In journalism, what's known as the dark moment comes when Basil issues the command to, "Kill 'em on sight." He and Lola have decided to take up permanent residence. Steed and Mrs. Peel soon find that the situation has changed as they are flushed out of Steed's flat for the second time. Steed forgetfully greets Tulip as "Old Pot." But Old Pot draws his weapon with the clear intention of discharging it. So much for Basil not wanting to fill himself full of holes. But even now when it seems all is lost, Steed keeps his sense of humor. "Slight misunderstanding," he comments.

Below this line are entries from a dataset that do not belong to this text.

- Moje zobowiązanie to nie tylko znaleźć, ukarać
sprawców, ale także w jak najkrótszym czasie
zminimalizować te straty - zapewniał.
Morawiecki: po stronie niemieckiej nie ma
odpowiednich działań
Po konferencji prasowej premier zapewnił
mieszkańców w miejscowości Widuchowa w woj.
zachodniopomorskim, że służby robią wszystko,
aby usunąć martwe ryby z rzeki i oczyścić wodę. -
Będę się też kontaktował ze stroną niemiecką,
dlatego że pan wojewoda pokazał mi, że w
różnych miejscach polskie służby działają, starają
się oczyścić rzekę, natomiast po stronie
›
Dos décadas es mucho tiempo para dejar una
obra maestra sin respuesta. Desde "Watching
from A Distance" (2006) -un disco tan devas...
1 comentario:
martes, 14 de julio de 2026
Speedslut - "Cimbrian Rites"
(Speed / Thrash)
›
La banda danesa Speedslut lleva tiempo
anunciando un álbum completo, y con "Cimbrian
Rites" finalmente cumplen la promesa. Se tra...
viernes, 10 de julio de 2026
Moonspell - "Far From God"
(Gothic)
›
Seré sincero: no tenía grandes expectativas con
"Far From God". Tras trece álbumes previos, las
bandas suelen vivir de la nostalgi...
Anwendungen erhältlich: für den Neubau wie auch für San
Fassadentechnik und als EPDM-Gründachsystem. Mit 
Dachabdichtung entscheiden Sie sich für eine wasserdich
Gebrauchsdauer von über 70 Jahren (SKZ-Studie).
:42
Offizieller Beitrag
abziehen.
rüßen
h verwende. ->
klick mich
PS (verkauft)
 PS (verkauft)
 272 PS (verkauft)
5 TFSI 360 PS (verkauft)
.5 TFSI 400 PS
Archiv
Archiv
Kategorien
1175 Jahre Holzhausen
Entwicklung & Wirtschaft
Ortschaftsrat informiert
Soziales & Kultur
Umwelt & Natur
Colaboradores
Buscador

Now, it's really serious. Half of their agents have been assassinated. Steed and Emma are fugitives, can't head for Emma's flat because there will be men posted waiting for them, and to top it all off, Steed gets one of Basil's migraine headaches. At this point I would just be wondering where to find shelter for the night. But Lola and Basil, with their new identities, are threatening to bring down the whole British empire in a day. At last, our heroes get a break when they find Krelmar's address on the medicine bottle. As the narrator predicted, it all sorts itself out. We knew it all the time, didn't we?

Yes, what did Emma whisper in Steed's ear? We may never know, but most likely it was something like, "I'll be glad when we get this bloody scene finished." Such is life on TV and movie sets. Little did Diana and Patrick know that nearly 40 years later, people would still be enjoying all of this. "Who's Who???" is not only lots of fun, it reinforces Winston Churchill's admonition, "Never give up."

Who's Who???
by Matthew Moore, a.k.a. Sixofone

Plot: OK. The old mind-swap trick, just as unbelievable here as anywhere else.

Humour: Very Good. Basil and Lola in Steed and Emma's bodies making comments was great. "What sort of fiend are we dealing with? A man who would bite off the end of a cigar is capable of anything!" I loved the bits with the announcer trying to sort things out.

Direction: Good. Nice science fiction shots during the mind swapping scenes. Nice pan up of the man on the stilts.

Acting: Excellent. Great performances from Patrick and Diana as Basil and Lola. No one can be Steed and Emma except Patrick and Diana, but Freddie Jones and Patricia Haines did very good jobs.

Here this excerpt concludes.